WHAT IS EXPECTED> Restate word for word, and only, the lines that extend from the line containing "ご意見・お問い合わせ (179, 2497)" through the end of the records below.

--- SOURCE DATA Enclosed Below ---

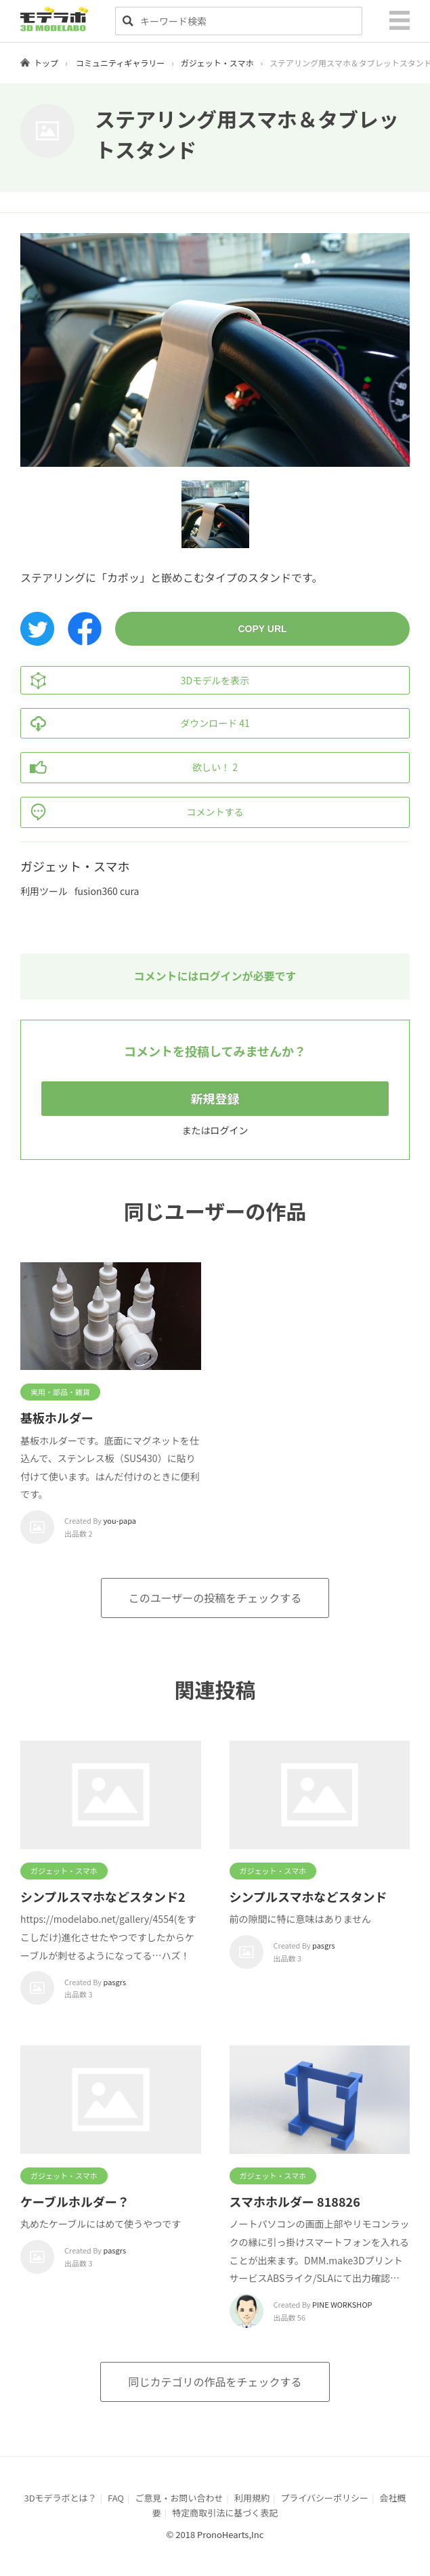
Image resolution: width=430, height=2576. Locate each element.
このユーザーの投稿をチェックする (215, 1598)
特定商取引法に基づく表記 (225, 2512)
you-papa (120, 1520)
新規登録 (215, 1098)
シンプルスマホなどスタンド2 (103, 1896)
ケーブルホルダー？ (74, 2201)
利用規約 (252, 2497)
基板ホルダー (56, 1417)
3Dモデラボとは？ (60, 2497)
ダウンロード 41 (135, 723)
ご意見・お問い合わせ (179, 2497)
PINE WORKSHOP (342, 2304)
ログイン (230, 1130)
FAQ (116, 2497)
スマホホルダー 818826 (295, 2201)
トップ (46, 62)
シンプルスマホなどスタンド (308, 1896)
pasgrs (115, 1981)
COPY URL (262, 628)
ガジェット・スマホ (217, 62)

--- End of Enclosed SOURCE DATA ---

ANSWER TO THE EXERCISE>
ご意見・お問い合わせ (179, 2497)
PINE WORKSHOP (342, 2304)
ログイン (230, 1130)
FAQ (116, 2497)
スマホホルダー 818826 (295, 2201)
トップ (46, 62)
シンプルスマホなどスタンド (308, 1896)
pasgrs (115, 1981)
COPY URL (262, 628)
ガジェット・スマホ (217, 62)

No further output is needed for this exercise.